Part Two: Models are not perfect

When forecasting the weather 48+ hours in advance, the only viable option is to use computer models to try and determine what the state of the atmosphere will be at some future time. Now, there are a lot of misconceptions surrounding weather forecast models, so let's just go ahead and address those right now.

(1) It is currently impossible to exactly resolve the state of the atmosphere. As powerful as today's computers are, it is still impossible for us to resolve every single nitty gritty detail of the atmosphere. If you want a model with nearly perfect accuracy, you would have to start worrying about microphysical properties of matter and get down to the molecular level to determine how individual air molecules interact with each other. That means, we would need a model grid with a resolution of nanometers.

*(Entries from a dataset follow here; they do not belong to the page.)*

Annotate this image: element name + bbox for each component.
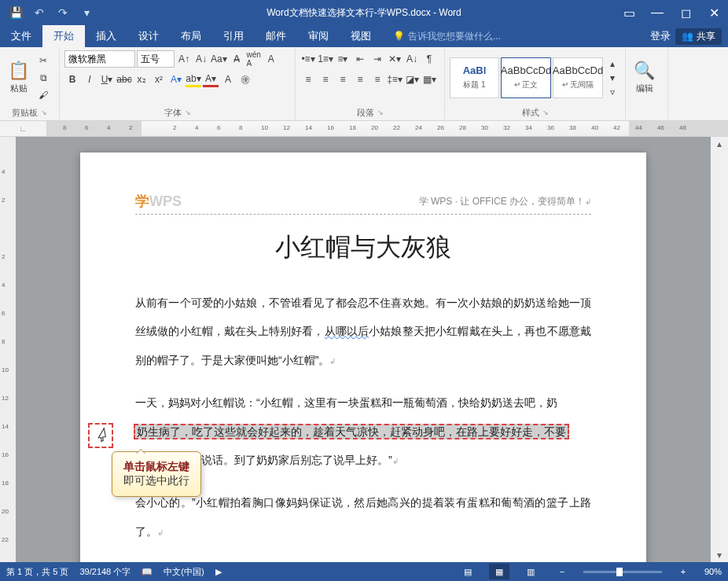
share-button[interactable]: 👥 共享 xyxy=(675,28,722,45)
styles-dialog-icon[interactable]: ↘ xyxy=(542,108,549,116)
style-heading1[interactable]: AaBl标题 1 xyxy=(450,57,499,98)
tab-view[interactable]: 视图 xyxy=(340,25,382,47)
undo-icon[interactable]: ↶ xyxy=(28,3,50,22)
char-shading-icon[interactable]: A xyxy=(220,72,236,87)
show-marks-icon[interactable]: ¶ xyxy=(421,51,437,67)
document-scroll[interactable]: 学WPS 学 WPS · 让 OFFICE 办公，变得简单！↲ 小红帽与大灰狼 … xyxy=(16,137,711,562)
find-button[interactable]: 🔍编辑 xyxy=(631,59,658,96)
bullets-icon[interactable]: •≡▾ xyxy=(300,51,316,67)
style-nospacing[interactable]: AaBbCcDd↵ 无间隔 xyxy=(553,57,603,98)
horizontal-ruler[interactable]: 8642246810121416182022242628303234363840… xyxy=(47,121,728,136)
sort-icon[interactable]: A↓ xyxy=(404,51,420,67)
zoom-knob[interactable] xyxy=(616,568,623,576)
subscript-icon[interactable]: x₂ xyxy=(134,72,149,87)
maximize-icon[interactable]: ◻ xyxy=(671,0,700,25)
font-label: 字体 xyxy=(164,107,182,119)
numbering-icon[interactable]: 1≡▾ xyxy=(318,51,333,67)
clear-format-icon[interactable]: A̶ xyxy=(229,51,245,67)
status-lang[interactable]: 中文(中国) xyxy=(164,566,204,578)
status-page[interactable]: 第 1 页，共 5 页 xyxy=(6,566,68,578)
change-case-icon[interactable]: Aa▾ xyxy=(211,51,227,67)
vertical-scrollbar[interactable]: ▴ ▾ xyxy=(711,137,728,562)
italic-icon[interactable]: I xyxy=(82,72,97,87)
borders-icon[interactable]: ▦▾ xyxy=(421,72,437,87)
align-center-icon[interactable]: ≡ xyxy=(318,72,333,87)
paragraph-dialog-icon[interactable]: ↘ xyxy=(377,108,384,116)
align-right-icon[interactable]: ≡ xyxy=(335,72,351,87)
tab-review[interactable]: 审阅 xyxy=(297,25,340,47)
styles-up-icon[interactable]: ▴ xyxy=(605,57,620,70)
tab-insert[interactable]: 插入 xyxy=(85,25,127,47)
enclose-char-icon[interactable]: ㊝ xyxy=(237,72,253,87)
title-bar: 💾 ↶ ↷ ▾ Word文档快速选择文本行-学WPS.docx - Word ▭… xyxy=(0,0,728,25)
format-painter-icon[interactable]: 🖌 xyxy=(35,87,51,103)
font-family-input[interactable] xyxy=(64,50,135,68)
strike-icon[interactable]: abc xyxy=(116,72,132,87)
status-macro-icon[interactable]: ▶ xyxy=(215,567,222,577)
grow-font-icon[interactable]: A↑ xyxy=(176,51,192,67)
minimize-icon[interactable]: — xyxy=(643,0,671,25)
ruler-corner[interactable]: ∟ xyxy=(0,121,47,136)
superscript-icon[interactable]: x² xyxy=(151,72,167,87)
paste-button[interactable]: 📋粘贴 xyxy=(5,59,32,96)
asian-layout-icon[interactable]: ✕▾ xyxy=(387,51,403,67)
view-web-icon[interactable]: ▥ xyxy=(520,564,541,579)
tab-home[interactable]: 开始 xyxy=(42,25,85,47)
indent-dec-icon[interactable]: ⇤ xyxy=(352,51,368,67)
styles-more-icon[interactable]: ▿ xyxy=(605,86,620,98)
scroll-up-icon[interactable]: ▴ xyxy=(711,137,728,151)
redo-icon[interactable]: ↷ xyxy=(52,3,74,22)
vertical-ruler[interactable]: 42246810121416182022 xyxy=(0,137,16,562)
bold-icon[interactable]: B xyxy=(64,72,80,87)
view-print-icon[interactable]: ▦ xyxy=(489,564,509,579)
copy-icon[interactable]: ⧉ xyxy=(35,70,51,86)
ribbon-options-icon[interactable]: ▭ xyxy=(615,0,643,25)
multilevel-icon[interactable]: ≡▾ xyxy=(335,51,351,67)
selection-margin-indicator[interactable] xyxy=(88,423,113,448)
indent-inc-icon[interactable]: ⇥ xyxy=(370,51,385,67)
styles-down-icon[interactable]: ▾ xyxy=(605,72,620,84)
tab-design[interactable]: 设计 xyxy=(127,25,170,47)
cut-icon[interactable]: ✂ xyxy=(35,53,51,68)
status-words[interactable]: 39/2148 个字 xyxy=(79,566,131,578)
style-normal[interactable]: AaBbCcDd↵ 正文 xyxy=(501,57,551,98)
zoom-in-icon[interactable]: + xyxy=(673,564,693,579)
ribbon-tabs: 文件 开始 插入 设计 布局 引用 邮件 审阅 视图 💡 告诉我您想要做什么..… xyxy=(0,25,728,47)
page[interactable]: 学WPS 学 WPS · 让 OFFICE 办公，变得简单！↲ 小红帽与大灰狼 … xyxy=(80,153,646,562)
paragraph-2: 一天，妈妈对小红帽说：“小红帽，这里有一块蛋糕和一瓶葡萄酒，快给奶奶送去吧，奶 … xyxy=(135,388,591,474)
tab-file[interactable]: 文件 xyxy=(0,25,42,47)
qat-more-icon[interactable]: ▾ xyxy=(75,3,97,22)
font-color-icon[interactable]: A▾ xyxy=(203,72,219,87)
justify-icon[interactable]: ≡ xyxy=(352,72,368,87)
paragraph-label: 段落 xyxy=(357,107,374,119)
highlight-icon[interactable]: ab▾ xyxy=(186,72,201,87)
clipboard-label: 剪贴板 xyxy=(12,107,38,119)
status-proof-icon[interactable]: 📖 xyxy=(142,567,153,577)
close-icon[interactable]: ✕ xyxy=(700,0,728,25)
view-read-icon[interactable]: ▤ xyxy=(458,564,478,579)
tab-layout[interactable]: 布局 xyxy=(170,25,212,47)
quick-access-toolbar: 💾 ↶ ↷ ▾ xyxy=(0,3,102,22)
status-zoom[interactable]: 90% xyxy=(704,567,722,576)
zoom-out-icon[interactable]: − xyxy=(552,564,572,579)
shrink-font-icon[interactable]: A↓ xyxy=(193,51,209,67)
clipboard-dialog-icon[interactable]: ↘ xyxy=(41,108,47,116)
align-left-icon[interactable]: ≡ xyxy=(300,72,316,87)
distribute-icon[interactable]: ≡ xyxy=(370,72,385,87)
char-border-icon[interactable]: A xyxy=(263,51,279,67)
zoom-slider[interactable] xyxy=(583,571,662,573)
font-dialog-icon[interactable]: ↘ xyxy=(185,108,191,116)
text-effects-icon[interactable]: A▾ xyxy=(168,72,184,87)
tell-me[interactable]: 💡 告诉我您想要做什么... xyxy=(382,25,512,47)
line-spacing-icon[interactable]: ‡≡▾ xyxy=(387,72,403,87)
phonetic-guide-icon[interactable]: wénA xyxy=(246,51,262,67)
scroll-down-icon[interactable]: ▾ xyxy=(711,548,728,562)
tab-references[interactable]: 引用 xyxy=(212,25,255,47)
font-size-input[interactable] xyxy=(137,50,175,68)
underline-icon[interactable]: U▾ xyxy=(99,72,115,87)
save-icon[interactable]: 💾 xyxy=(5,3,27,22)
share-label: 共享 xyxy=(697,30,715,43)
shading-icon[interactable]: ◪▾ xyxy=(404,72,420,87)
login-link[interactable]: 登录 xyxy=(650,29,671,43)
tab-mailings[interactable]: 邮件 xyxy=(255,25,297,47)
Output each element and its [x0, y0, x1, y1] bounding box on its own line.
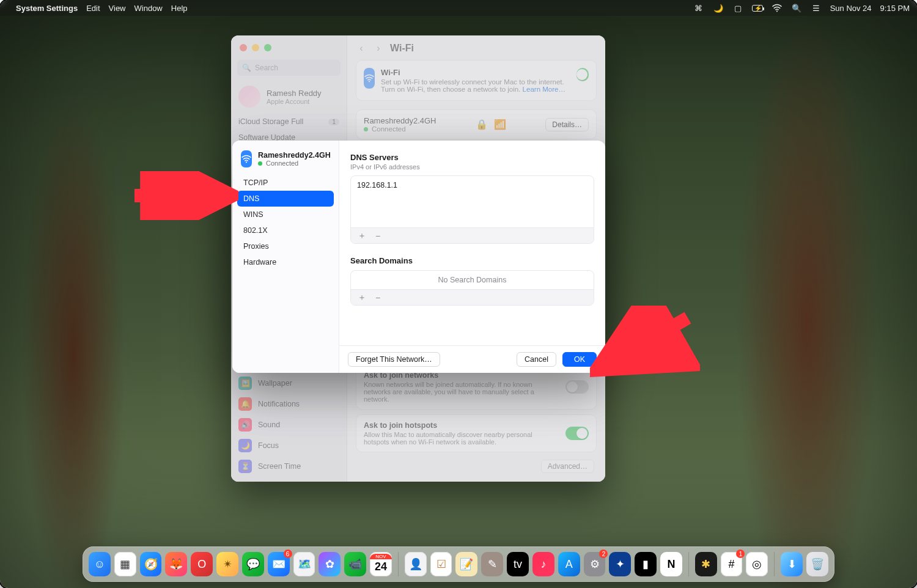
search-domain-remove-button[interactable]: −	[373, 293, 383, 303]
svg-point-2	[246, 161, 247, 163]
dock-notion-icon[interactable]: N	[660, 552, 682, 576]
dock-freeform-icon[interactable]: ✎	[481, 552, 503, 576]
menubar-time[interactable]: 9:15 PM	[880, 4, 910, 13]
dock-trash-icon[interactable]: 🗑️	[806, 552, 828, 576]
search-domains-empty: No Search Domains	[351, 271, 594, 289]
do-not-disturb-icon[interactable]: 🌙	[713, 2, 724, 13]
dock-tv-icon[interactable]: tv	[507, 552, 529, 576]
tab-8021x[interactable]: 802.1X	[237, 222, 334, 238]
dock-badge: 6	[284, 549, 292, 558]
dns-remove-button[interactable]: −	[373, 231, 383, 241]
dock-badge: 2	[599, 549, 608, 558]
menubar-app-name[interactable]: System Settings	[16, 4, 78, 13]
dock-facetime-icon[interactable]: 📹	[344, 552, 366, 576]
dns-servers-title: DNS Servers	[350, 153, 594, 162]
dock: ☺ ▦ 🧭 🦊 O ✴︎ 💬 ✉️6 🗺️ ✿ 📹 NOV 24 👤 ☑︎ 📝 …	[83, 546, 834, 582]
svg-point-0	[776, 10, 778, 12]
wifi-icon	[241, 150, 252, 167]
calendar-day: 24	[375, 560, 387, 573]
dock-photos-icon[interactable]: ✿	[319, 552, 341, 576]
dock-messages-icon[interactable]: 💬	[242, 552, 264, 576]
dock-badge: 1	[736, 549, 745, 558]
tab-proxies[interactable]: Proxies	[237, 238, 334, 254]
tab-tcpip[interactable]: TCP/IP	[237, 175, 334, 191]
dock-opera-icon[interactable]: O	[191, 552, 213, 576]
dock-safari-icon[interactable]: 🧭	[140, 552, 162, 576]
calendar-month: NOV	[370, 554, 392, 559]
search-domains-list[interactable]: No Search Domains ＋ −	[350, 270, 594, 306]
sheet-left-tabs: Rameshreddy2.4GH Connected TCP/IP DNS WI…	[232, 141, 339, 373]
annotation-arrow-left	[128, 171, 238, 220]
dock-figma-icon[interactable]: ✱	[695, 552, 717, 576]
annotation-arrow-right	[590, 306, 700, 385]
tab-wins[interactable]: WINS	[237, 207, 334, 222]
dock-contacts-icon[interactable]: 👤	[405, 552, 427, 576]
dock-iphone-mirroring-icon[interactable]: ▮	[635, 552, 657, 576]
menubar: System Settings Edit View Window Help ⌘ …	[0, 0, 917, 16]
dock-music-icon[interactable]: ♪	[532, 552, 554, 576]
dns-servers-list[interactable]: 192.168.1.1 ＋ −	[350, 175, 594, 244]
menubar-item-edit[interactable]: Edit	[86, 4, 100, 13]
dns-servers-body[interactable]: 192.168.1.1	[351, 176, 594, 227]
dock-downloads-icon[interactable]: ⬇︎	[781, 552, 803, 576]
dns-server-entry[interactable]: 192.168.1.1	[357, 181, 587, 189]
dock-appstore-icon[interactable]: A	[558, 552, 580, 576]
dns-add-button[interactable]: ＋	[357, 230, 367, 241]
sheet-network-name: Rameshreddy2.4GH	[258, 151, 331, 160]
dock-separator	[398, 552, 399, 576]
menubar-date[interactable]: Sun Nov 24	[830, 4, 872, 13]
forget-network-button[interactable]: Forget This Network…	[348, 352, 440, 367]
status-dot-icon	[258, 161, 262, 166]
menu-extra-icon[interactable]: ⌘	[693, 2, 704, 13]
dock-slack-icon[interactable]: #1	[721, 552, 743, 576]
cancel-button[interactable]: Cancel	[517, 352, 556, 367]
dock-firefox-icon[interactable]: 🦊	[165, 552, 187, 576]
sheet-right-panel: DNS Servers IPv4 or IPv6 addresses 192.1…	[339, 141, 605, 373]
dock-app1-icon[interactable]: ✦	[609, 552, 631, 576]
dock-maps-icon[interactable]: 🗺️	[293, 552, 315, 576]
dock-separator	[774, 552, 775, 576]
network-details-sheet: Rameshreddy2.4GH Connected TCP/IP DNS WI…	[232, 141, 605, 373]
wifi-menu-icon[interactable]	[772, 2, 783, 13]
tab-dns[interactable]: DNS	[237, 191, 334, 207]
dns-servers-subtitle: IPv4 or IPv6 addresses	[350, 163, 594, 171]
svg-line-4	[602, 318, 688, 367]
dock-launchpad-icon[interactable]: ▦	[114, 552, 136, 576]
menubar-item-view[interactable]: View	[109, 4, 126, 13]
tab-hardware[interactable]: Hardware	[237, 254, 334, 270]
dock-chrome-icon[interactable]: ◎	[746, 552, 768, 576]
dock-finder-icon[interactable]: ☺	[89, 552, 111, 576]
sheet-network-header: Rameshreddy2.4GH Connected	[237, 149, 334, 175]
dock-calendar-icon[interactable]: NOV 24	[370, 552, 392, 576]
screen-mirroring-icon[interactable]: ▢	[732, 2, 743, 13]
menubar-item-window[interactable]: Window	[134, 4, 163, 13]
battery-icon[interactable]: ⚡	[752, 2, 763, 13]
search-domain-add-button[interactable]: ＋	[357, 292, 367, 303]
search-domains-title: Search Domains	[350, 256, 594, 265]
dock-spark-icon[interactable]: ✴︎	[216, 552, 238, 576]
spotlight-menu-icon[interactable]: 🔍	[791, 2, 802, 13]
control-center-icon[interactable]: ☰	[811, 2, 822, 13]
dock-system-settings-icon[interactable]: ⚙︎2	[584, 552, 606, 576]
dock-notes-icon[interactable]: 📝	[455, 552, 477, 576]
sheet-network-status: Connected	[266, 160, 298, 167]
menubar-item-help[interactable]: Help	[171, 4, 188, 13]
dock-separator	[688, 552, 689, 576]
dock-reminders-icon[interactable]: ☑︎	[430, 552, 452, 576]
sheet-action-bar: Forget This Network… Cancel OK	[339, 345, 605, 373]
dock-mail-icon[interactable]: ✉️6	[268, 552, 290, 576]
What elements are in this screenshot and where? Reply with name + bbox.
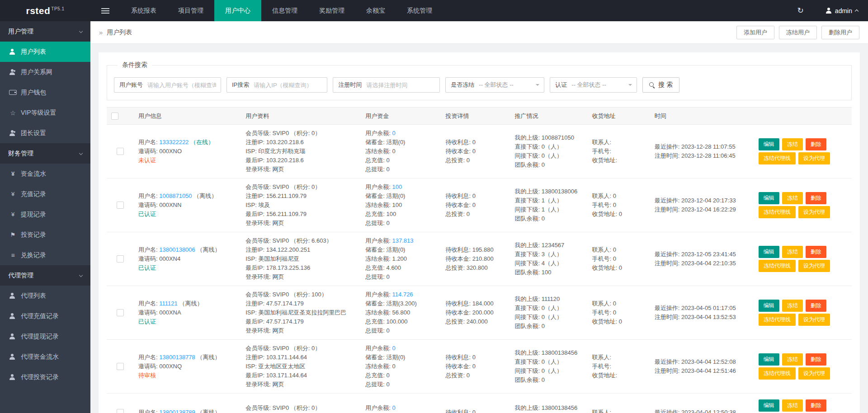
sidebar-item[interactable]: 代理投资记录 — [0, 367, 90, 387]
balance-link[interactable]: 0 — [392, 345, 396, 352]
freeze-agent-line-button[interactable]: 冻结代理线 — [759, 206, 796, 218]
online-status: （离线） — [195, 354, 221, 361]
set-agent-button[interactable]: 设为代理 — [798, 367, 830, 380]
row-checkbox[interactable] — [117, 202, 124, 209]
sidebar-item-label: 资金流水 — [21, 170, 46, 178]
edit-button[interactable]: 编辑 — [759, 353, 779, 366]
delete-button[interactable]: 删除 — [806, 300, 826, 312]
edit-button[interactable]: 编辑 — [759, 138, 779, 150]
edit-button[interactable]: 编辑 — [759, 300, 779, 312]
sidebar-group[interactable]: 用户管理 — [0, 21, 90, 42]
freeze-agent-line-button[interactable]: 冻结代理线 — [759, 260, 796, 272]
freeze-agent-line-button[interactable]: 冻结代理线 — [759, 152, 796, 164]
profile-line: ISP: 印度北方邦勒克瑙 — [245, 147, 356, 156]
username-link[interactable]: 133322222 — [159, 139, 189, 145]
freeze-button[interactable]: 冻结 — [782, 353, 803, 366]
set-agent-button[interactable]: 设为代理 — [798, 206, 830, 218]
sidebar-toggle-button[interactable] — [90, 0, 120, 21]
row-select-cell — [107, 232, 134, 286]
username-link[interactable]: 111121 — [159, 300, 178, 307]
freeze-button[interactable]: 冻结 — [782, 399, 803, 412]
sidebar-item[interactable]: 提现记录 — [0, 204, 90, 225]
sidebar-group[interactable]: 财务管理 — [0, 143, 90, 164]
delete-button[interactable]: 删除 — [806, 353, 826, 366]
profile-line: 最后IP: 156.211.109.79 — [245, 210, 356, 219]
balance-link[interactable]: 137.813 — [392, 237, 414, 244]
filter-text-input[interactable] — [145, 78, 221, 92]
admin-menu[interactable]: admin — [816, 0, 868, 21]
users-icon — [9, 69, 17, 75]
sidebar-item[interactable]: 代理充值记录 — [0, 306, 90, 326]
delete-button[interactable]: 删除 — [806, 246, 826, 258]
sidebar-item[interactable]: 代理提现记录 — [0, 326, 90, 347]
invest-line: 总投资: 0 — [445, 156, 505, 165]
freeze-button[interactable]: 冻结 — [782, 246, 803, 258]
search-button[interactable]: 搜 索 — [642, 77, 679, 93]
username-link[interactable]: 13800138006 — [159, 246, 195, 253]
sidebar-item[interactable]: VIP等级设置 — [0, 103, 90, 123]
freeze-button[interactable]: 冻结 — [782, 192, 803, 204]
username-link[interactable]: 13800138778 — [159, 354, 195, 361]
nav-item[interactable]: 余额宝 — [355, 0, 396, 21]
sidebar-item-label: 投资记录 — [21, 231, 46, 239]
sidebar-item[interactable]: 代理资金流水 — [0, 347, 90, 367]
delete-button[interactable]: 删除 — [806, 138, 826, 150]
row-checkbox[interactable] — [117, 409, 124, 413]
select-all-checkbox[interactable] — [111, 113, 118, 120]
sidebar-group[interactable]: 代理管理 — [0, 265, 90, 286]
username-link[interactable]: 13800138789 — [159, 409, 195, 413]
freeze-button[interactable]: 冻结 — [782, 138, 803, 150]
row-checkbox[interactable] — [117, 255, 124, 263]
sidebar-item[interactable]: 兑换记录 — [0, 245, 90, 265]
invite-code-line: 邀请码: 000XNQ — [138, 362, 236, 371]
sidebar-item[interactable]: 用户列表 — [0, 42, 90, 62]
promo-line: 我的上级: 1234567 — [515, 241, 583, 250]
nav-item[interactable]: 项目管理 — [167, 0, 214, 21]
edit-button[interactable]: 编辑 — [759, 399, 779, 412]
sidebar-item[interactable]: 团长设置 — [0, 123, 90, 143]
row-checkbox[interactable] — [117, 148, 124, 155]
username-link[interactable]: 1008871050 — [159, 192, 192, 199]
user-name-line: 用户名: 13800138778 （离线） — [138, 353, 236, 362]
freeze-agent-line-button[interactable]: 冻结代理线 — [759, 367, 796, 380]
invest-line: 待收本金: 0 — [445, 201, 505, 210]
nav-item[interactable]: 信息管理 — [261, 0, 308, 21]
filter-select[interactable]: 认证-- 全部状态 -- — [550, 77, 637, 93]
sidebar-item[interactable]: 充值记录 — [0, 184, 90, 204]
row-checkbox[interactable] — [117, 363, 124, 370]
nav-item[interactable]: 奖励管理 — [308, 0, 355, 21]
balance-link[interactable]: 0 — [392, 130, 396, 136]
sidebar-item[interactable]: 资金流水 — [0, 164, 90, 184]
sidebar-item[interactable]: 用户关系网 — [0, 62, 90, 82]
sidebar-item[interactable]: 用户钱包 — [0, 82, 90, 103]
edit-button[interactable]: 编辑 — [759, 246, 779, 258]
balance-link[interactable]: 114.726 — [392, 291, 413, 298]
edit-button[interactable]: 编辑 — [759, 192, 779, 204]
page-action-button[interactable]: 冻结用户 — [779, 26, 817, 39]
nav-item[interactable]: 系统管理 — [396, 0, 443, 21]
delete-button[interactable]: 删除 — [806, 399, 826, 412]
sidebar-item[interactable]: 代理列表 — [0, 286, 90, 306]
set-agent-button[interactable]: 设为代理 — [798, 152, 830, 164]
action-line: 编辑冻结删除 — [759, 246, 847, 258]
time-cell: 最近操作: 2023-04-05 01:17:05注册时间: 2023-04-0… — [650, 286, 754, 340]
invest-line: 待收利息: 0 — [445, 408, 505, 413]
refresh-button[interactable]: ↻ — [786, 0, 816, 21]
freeze-button[interactable]: 冻结 — [782, 300, 803, 312]
set-agent-button[interactable]: 设为代理 — [798, 260, 830, 272]
delete-button[interactable]: 删除 — [806, 192, 826, 204]
filter-select[interactable]: 是否冻结-- 全部状态 -- — [445, 77, 544, 93]
row-checkbox[interactable] — [117, 309, 124, 316]
balance-link[interactable]: 0 — [392, 404, 396, 411]
balance-link[interactable]: 100 — [392, 183, 402, 190]
profile-line: 注册IP: 103.171.144.64 — [245, 353, 356, 362]
nav-item[interactable]: 用户中心 — [214, 0, 261, 21]
filter-text-input[interactable] — [363, 78, 439, 92]
page-action-button[interactable]: 删除用户 — [821, 26, 859, 39]
nav-item[interactable]: 系统报表 — [120, 0, 167, 21]
page-action-button[interactable]: 添加用户 — [736, 26, 774, 39]
filter-text-input[interactable] — [251, 78, 327, 92]
set-agent-button[interactable]: 设为代理 — [798, 314, 830, 326]
freeze-agent-line-button[interactable]: 冻结代理线 — [759, 314, 796, 326]
sidebar-item[interactable]: 投资记录 — [0, 225, 90, 245]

Most global models currently operate on a 24km grid resolution. That is, every grid point on the model is a 24km x 24km box, and even that is a challenge for modern day computers to resolve in a timely manner. To get a better idea on what exactly we're talking about, here's a rough estimate on how much memory is needed to handle the current global models:

(1000 latitude grid points) * (1000 longitude grid points) * (30 vertical grid points) * (60 timestamps) * (64 bits / data point) = 13.411 GB

And that's for one variable on one global model. For perspective, the average desktop computer has about 16 GB of RAM, and a lot of that is already used by the operating system.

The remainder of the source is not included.